ENTRIES PROVIDED:
────────
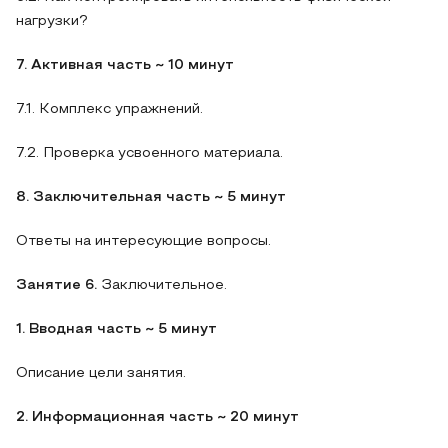
нагрузки?
7. Активная часть ~ 10 минут
7.1. Комплекс упражнений.
7.2. Проверка усвоенного материала.
8. Заключительная часть
~ 5 минут
Ответы на интересующие вопросы.
Занятие 6.
Заключительное.
1. Вводная часть ~ 5 минут
Описание цели занятия.
2. Информационная часть ~ 20 минут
────────
REQUIREMENT: Present each line from the listing that holds the string "часть".

EXERCISE RESULT:
7. Активная часть ~ 10 минут
8. Заключительная часть
1. Вводная часть ~ 5 минут
2. Информационная часть ~ 20 минут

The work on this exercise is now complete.